▶ THE TASK
Transcribe the entries below without changing a word, and omit every picture.

▶ SUPPLIED ENTRIES
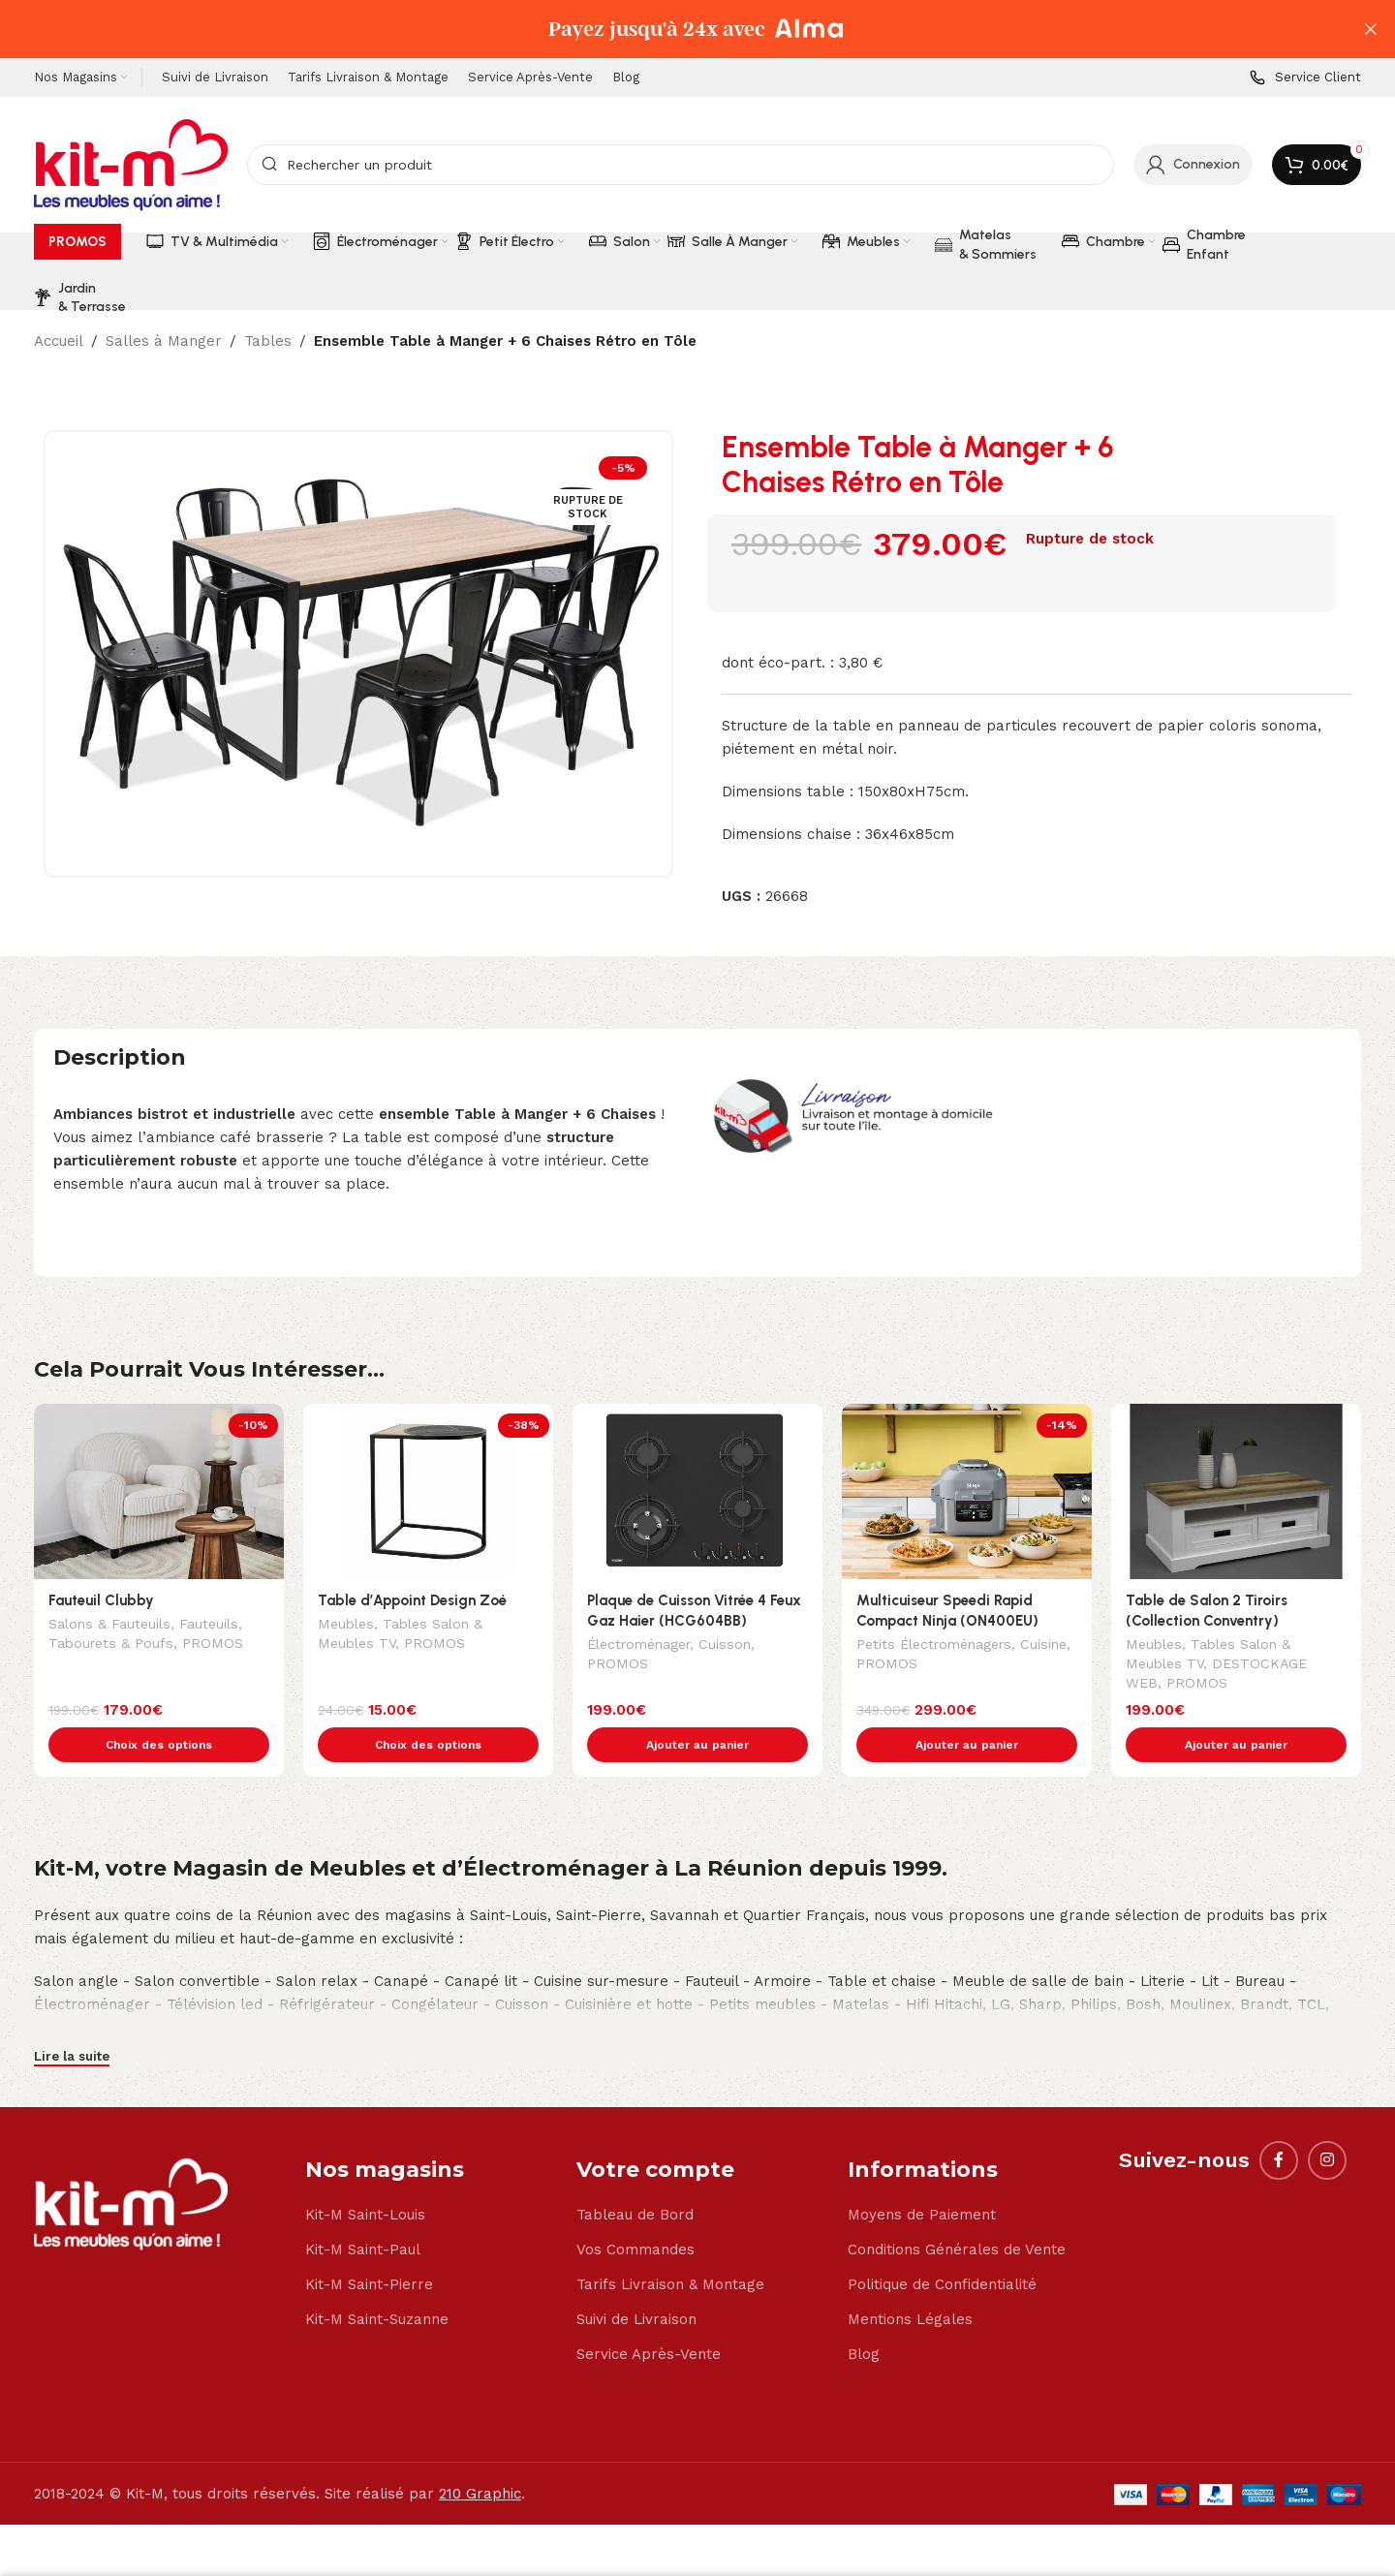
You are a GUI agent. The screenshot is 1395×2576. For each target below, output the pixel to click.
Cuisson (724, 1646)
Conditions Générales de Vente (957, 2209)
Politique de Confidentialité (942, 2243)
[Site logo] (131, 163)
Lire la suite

▶ ANSWER AREA
You are a GUI agent. The screenshot is 1395×2576. For each target below, output the pixel to click.
Cuisson (724, 1646)
Conditions Générales de Vente (957, 2209)
Politique de Confidentialité (942, 2243)
[Site logo] (131, 163)
Lire la suite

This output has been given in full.